By Leon Muis, Chief Business Officer, Yolt Technology Services
The COVID-19 pandemic affected performance in most sectors in 2020, but crucially it did not hinder innovation in financial services. Indeed, many providers have invested to gain a competitive edge in the post-COVID world, making the sector a rare example of progress in 2020.
Open banking already had impressive momentum before the pandemic, doubling the number of users in the UK to reach one million in the preceding six months – but since then it has flourished and now exceeds the three million mark.
The COVID-19 crisis has encouraged millions of people to switch to digital financial services: the high street bank TSB saw the use of its mobile app increase threefold during lockdown, and more than half of UK banking consumers now use mobile money management apps on a regular basis. Despite the upheaval of the past year, a study by Yolt Technology Services shows that firms remain committed to harnessing the power of Application Programming Interfaces (APIs) to improve services, cut costs and boost business activity. Half of the 1,000 professionals surveyed by YTS – from banks, lenders, retailers, and personal finance management firms – said the crisis would make little difference to their attitude towards adoption and more than one in ten said they would embrace open banking even sooner as a result.
The success of open banking to date
Application Programme Interfaces (APIs) are the foundation of open banking, and they enable Account Information Services (AIS), Payment Initiation Services (PIS) and Data Enrichment capabilities.
Open banking is the secure way for consumers or businesses to authorise the sharing of their financial information. Previously a consumer-dominated technology, businesses are beginning to see the benefits of adopting open banking, and they can expect improved customer experience, boosts in efficiency, reductions in transaction and business costs, and improved transaction and data security.
AIS presents opportunities for banks and other businesses to gain a much clearer insight into the needs and behaviours of current and prospective customers. Although AIS is currently only applied to current accounts and credit cards, there are already many different use cases for the technology. For example, it can bring benefits for lenders by providing a way to credit score customers quickly and easily, and accessing customer account information (and combining this with data enrichment services) can allow retailers to offer finance, such as payment by instalments or buy now, pay later deals.
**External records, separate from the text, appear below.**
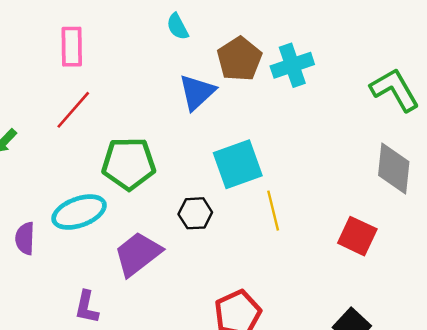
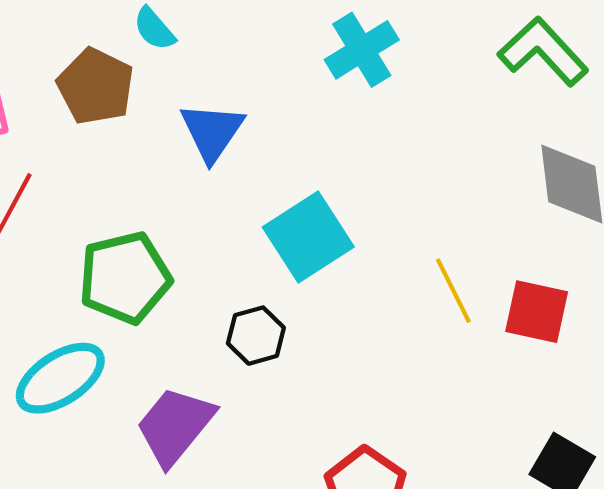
brown pentagon: (239, 59) -> (96, 86), moved
yellow line: (273, 211) -> (453, 291), moved

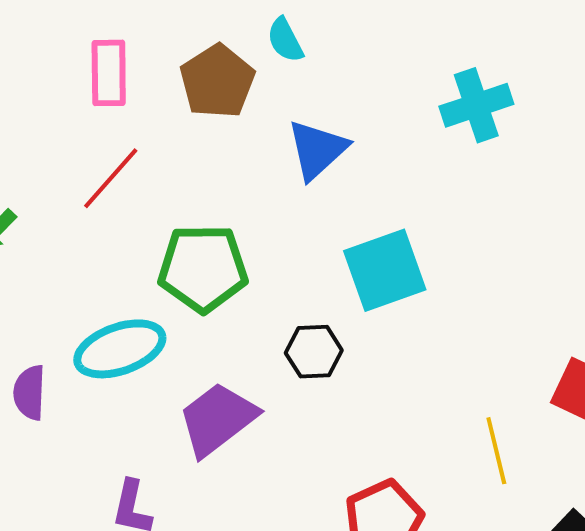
yellow line: (453, 291) -> (496, 451), moved

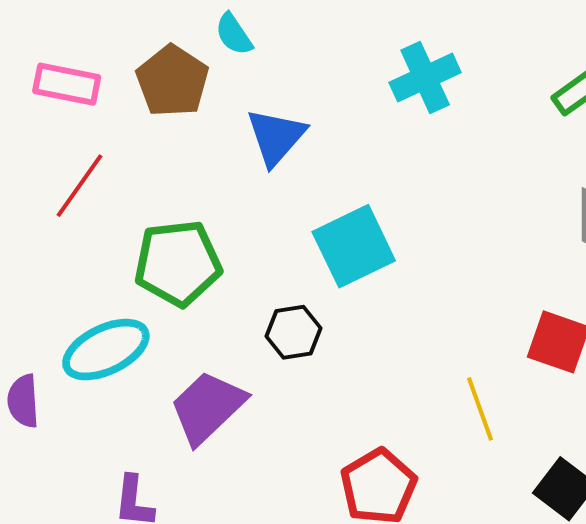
pink rectangle: (109, 73) -> (67, 84), turned -72

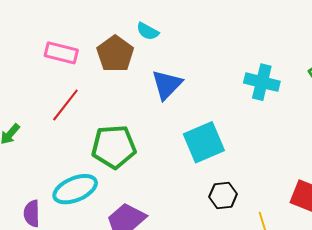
cyan semicircle: (234, 34) -> (148, 31), turned -30
cyan cross: (425, 78) -> (262, 82), moved, turned 36
black hexagon: (294, 332) -> (223, 195), moved

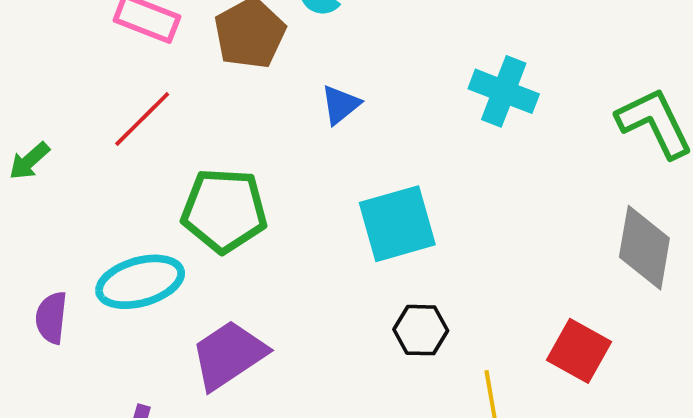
cyan cross: (262, 82) -> (504, 91), moved
blue triangle: (167, 85) -> (341, 105), size x0.7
PIS lets customers pay for goods and services directly from their bank accounts, with no need to enter credit card details, benefiting from the security of their bank. Much of the advantage here is felt by retailers, because PIS can save each business up to 90 percent of the usual card processing fee per transaction. The potential to save millions of pounds in transaction fees would be critical in helping retailers recover from the effects of the lockdown, in a time when revenue has been severely affected. PIS also provides a secondary benefit to cash-strapped businesses through the instant transfer of funds, unlocking cashflow issues and providing immediate payment.
There is an increase in security, avoiding the need for consumers to share their card details, which will reassure consumers who are instinctively cautious about using new technology. For banks, it provides new visibility of transactions made on third-party cards, providing greater insight into customer behaviours and the competitive environment. Data enrichment allows AIS and PIS to create additional value from the data gathered, which in turn allows businesses to do things such as provide tailored product or service recommendations or improve efficiency on their side of the process.
All in all, open banking already empowers businesses to transform the services they provide and the way they operate, but there is still so much of its potential which remains untapped.
2021: a year of great potential
Adoption rates will certainly continue to grow in 2021 as the switch to digital financial services becomes more popular and permanent, but the need for more work and progress is clear. Educating consumers and businesses is vital if open banking is to reach the end goal of open finance.
Our recent research shows that 23 percent of the 800 firms surveyed did not understand that explicit consumer consent is needed to share financial information, and half of those not using open banking cited privacy concerns as a major reason for not adopting the technology. They were unaware that PIS actually improves the security of payments by removing the need to capture and store card details. Misconceptions around data security and privacy with open banking are holding back widespread adoption and much-needed progress towards open finance. Making open banking more consumer friendly is another important goal. If the consent process for consumers is too complicated, they are unlikely to participate. More work needs to be done on improving the user experience which in turn will greatly benefit consumer adoption.
To address these challenges effectively, a set of principles needs to be formalised to ensure data alignment and provide clear definitions of what open banking and open finance means. These principles should be drawn up in a collaborative process involving fair representation from all parts of the financial service ecosystem. The Financial Conduct Authority (FCA) can play a crucial role here, providing a set of rules as well ensuring that firms adhere to those rules and act collaboratively, and it should be the mission of the open banking industry to be their partners in this endeavour.
The FCA has already taken the first steps towards open finance with its Call for Input demonstrating that it is firmly on the industry agenda. Ultimately this will allow the extension of open banking data to enable third-party providers to access customers’ data across a broader range of services and products. Open banking APIs currently only cover payment accounts, but around 3 million people in the UK are now using a form of open banking service. The potential for impressive growth is clear, and the groundwork is robust. With a step change in progress over the coming year, the potential of open banking and the world of open finance will become even more attractive.